Aims There is no national consensus on the management of osteoarticular infection (OAI). Practice varies widely throughout the United Kingdom, with differences in duration of antibiotic treatment, switching from intravenous (IV) to oral antibiotics and requirement for peripherally inserted central venous catheters (PICC). Data about recurrence and complication rates is scant. We aimed to evaluate local practice: analyse demographic data, antibiotic course duration and administration route, use of invasive lines and associated complications with a view to guideline development.

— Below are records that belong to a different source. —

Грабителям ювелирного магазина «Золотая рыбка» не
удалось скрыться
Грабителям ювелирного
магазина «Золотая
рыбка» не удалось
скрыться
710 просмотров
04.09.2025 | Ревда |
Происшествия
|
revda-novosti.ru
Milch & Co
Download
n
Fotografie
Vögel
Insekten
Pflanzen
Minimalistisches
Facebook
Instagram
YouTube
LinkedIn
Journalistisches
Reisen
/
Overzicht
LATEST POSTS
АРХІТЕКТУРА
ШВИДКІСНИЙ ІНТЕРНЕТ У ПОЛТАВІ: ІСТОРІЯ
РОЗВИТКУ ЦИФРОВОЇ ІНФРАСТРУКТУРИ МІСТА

Methods OAI in children aged 0–17 years, presenting to one centre, from 01/09/2006–01/09/2014, identified through hospital coding, clinician and microbiology records.

Results Demographic Data

82 confirmed OAI cases: 55% male, 45% female, mean age 4.8 years. Preliminary data from the first 24 cases revealed none had significant co–morbidities, sickle cell disease or immuno–suppression.

Pathogenesis

Tibia most commonly affected site, followed by femur. Organisms isolated in under half the cases. 2 cases of severe PVL-MSSA disease identified

Management

Median duration of antibiotic course (IV and Oral) was 45 (range 7–358) days. Median duration of IV antibiotic course was 20 (range 6–75) days. Oral switch occurred in 76%, after a median of 18 (range 3–17 days) of IV antibiotics. Most had PICC lines inserted, complications included line sepsis (x1). Complication of OAI included hyperesthesia, and prolonged chronic OAI

Conclusions The first 24/82 cases analysed confirm wide variation in management, partly due to the diversity in age, presentation and organism. This highlights the difficulties for guideline development for this heterogeneous group. Full analysis will be presented at the conference. It will provide a comprehensive picture of current local practice, and add to national data being collected as part of the DINOSAUR study, to further understanding of this serious condition.